We belong to the portion of living things that decided 400 million years ago to crawl out of the sea and become land-based and oxygen-breathing creatures.  We abandoned the vast seas for a more restricted area with the advantage that we can climb over 7,000 meters and live at very high altitude while the feat of the Italian Umberto Pelizzari recorded 72 meters under water.  We cannot bear the pressure of the water; for every 10 meters of depth we add one atmosphere of pressure.

A few professional divers, aided by weight to descend up to 150 meters, their lungs are compressed to the dimensions of a Coke can.  Since our body is mostly water and water cannot be compressed by water, it is the gases in our body that is fatal in the depths.  At a specific depth, Nitrogen in our system starts to bubble and enter our blood stream and obstruct the tiny blood vessels, depriving cells of oxygen.

Human technology was able to send a diving vessel to the deepest point in the Mariana Trench in the Pacific at 11.3 kilometers down; they discovered a type of crustacean similar to shrimp but transparent.  There are particular microbes that strive in water at temperature over 70 degrees Celsius.

Observers have identified two dozen fortunate breaks we have had on Earth to create the living organism.

If the Sun was larger, it would have exhausted its fuel before Earth could be formed because the larger the star the more rapidly it burns.

If we were two light minutes closer to the Sun we would be like planet Venus that cannot sustain life; Venus surface temperature is 470 degrees Celsius and all its water has evaporated driving hydrogen away into space.

If we were 1% further from the Sun we would be like frozen Mars.

If our core didn’t contain molten liquid we would not have magnetism to protect us from cosmic rays.

If our tectonic plates didn’t collide to produce more gases and continually renew and rumple the surface with mountains then we would be under 4,000 meters of water.

If our moon was not large enough, one fourth the size of Earth, then Earth would be wobbling like a dying top with unstable climate and weather. It is to be noted that the Moon is slipping away at a rate of 4 centimeters a year, relinquishing its gravitational hold.

If comets didn’t strike Earth to produce the Moon or asteroid to wipe out the Dinosaurs or

If we didn’t enjoy enough stability for a long time, human would not be what they are.
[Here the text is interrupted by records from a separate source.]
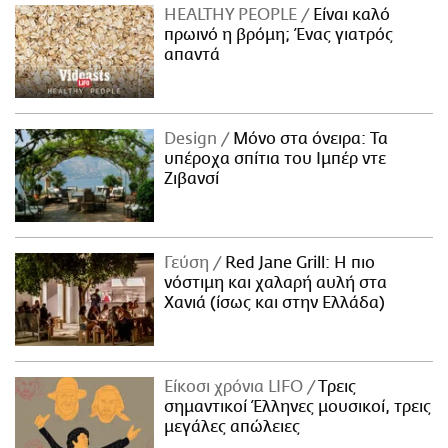
HEALTHY PEOPLE
Είναι καλό
πρωινό η βρόμη; Ένας γιατρός
απαντά
Design
Μόνο στα όνειρα: Τα
υπέροχα σπίτια του Ιμπέρ ντε
Ζιβανσί
Γεύση
Red Jane Grill: Η πιο
νόστιμη και χαλαρή αυλή στα
Χανιά (ίσως και στην Ελλάδα)
Είκοσι χρόνια LIFO
Tρεις
σημαντικοί Έλληνες μουσικοί, τρεις
μεγάλες απώλειες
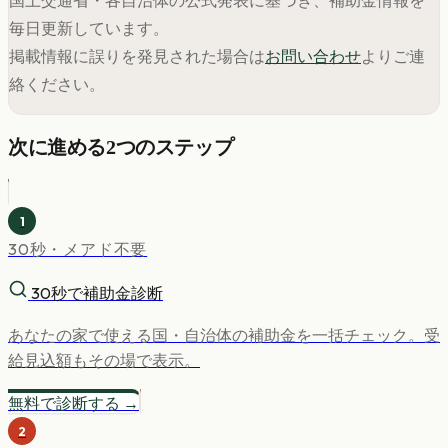
毎日更新しています。
掲載情報に誤りを発見された場合は
お問い合わせ
よりご連
絡ください。
次に進める2つのステップ
1
30秒・メアド不要
30秒で補助金診断
あなたの家で使える国・自治体の補助金を一括チェック。受
給見込額もその場で表示。
無料で診断する →
2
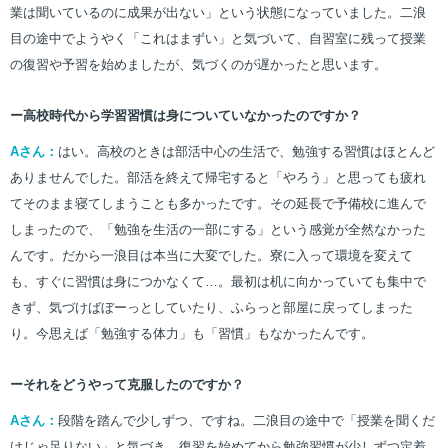
業は聞いているのに成果が出ない」という状態になっていました。二浪
目の途中でようやく「これはまずい」と気づいて、自習室に残って授業
の復習や予習を始めましたが、気づくのが遅かったと思います。
ー高校時代から学習習慣は身についていなかったのですか？
Aさん：
はい。高校のときは部活中心の生活で、勉強する習慣はほとんど
ありませんでした。部活を終えて帰宅すると「やろう」と思っても疲れ
てそのまま寝てしまうことも多かったです。その延長で予備校に進んで
しまったので、「勉強を生活の一部にする」という感覚が全然なかった
んです。だから一浪目は本当に大変でした。寮に入って環境を変えて
も、すぐに習慣は身につかなくて…。最初は机に向かっていても集中で
きず、気づけばぼーっとしていたり、ふらっと部屋に戻ってしまった
り。今思えば「勉強する体力」も「習慣」もなかったんです。
ーそれをどうやって克服したのですか？
Aさん：
段階を踏んで少しずつ、ですね。二浪目の途中で「授業を聞くだ
けじゃ足りない」と気づき、復習を始めてから勉強習慣が少しずつ定着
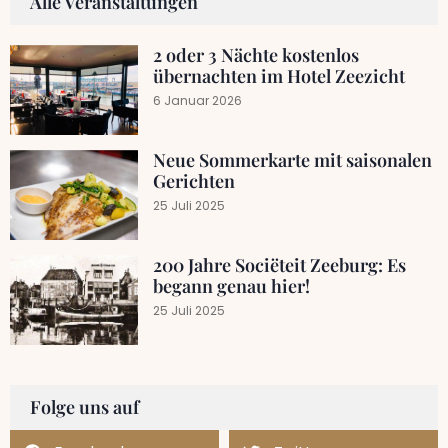
Alle Veranstaltungen
2 oder 3 Nächte kostenlos
übernachten im Hotel Zeezicht
6 Januar 2026
Neue Sommerkarte mit saisonalen
Gerichten
25 Juli 2025
200 Jahre Sociëteit Zeeburg: Es
begann genau hier!
25 Juli 2025
Folge uns auf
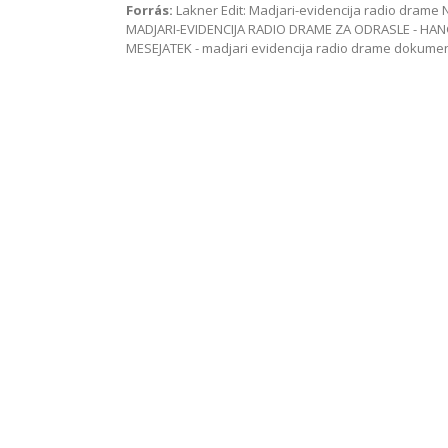
Forrás:
Lakner Edit: Madjari-evidencija radio dram
MADJARI-EVIDENCIJA RADIO DRAME ZA ODRASLE - HAN
MESEJATEK - madjari evidencija radio drame dokum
Earth contains 92 naturally occurring elements and barely six are of central importance to life.  Of every 200 atoms in our body, 126 are hydrogen, 51 are oxygen, 19 are carbon, 3 are nitrogen and the remaining atom is divided among all the other elements such as iron to manufacture hemoglobin, Cobalt for the creation of vitamin B12, Potassium and Sodium for the transmission of electrical charges in the nerves, Molybdenum, manganese and vanadium to keep the enzymes purring and Zink to oxidize alcohol.

Oxygen is the most abundant element on Earth crust of about 50%, then silicon, and aluminum is the fourth.  Carbon is only the 15th most common element or 0.05% of Earth crust, but is the most promiscuous since it adheres to almost every atom and holds extremely tight, and is the very trick of nature to build proteins and DNA.

What we marvel at is not that Earth is suitable to life but that it is suitable to our life.  A big part that Earth seems so miraculously accommodating is that we evolved to suit its severe conditions.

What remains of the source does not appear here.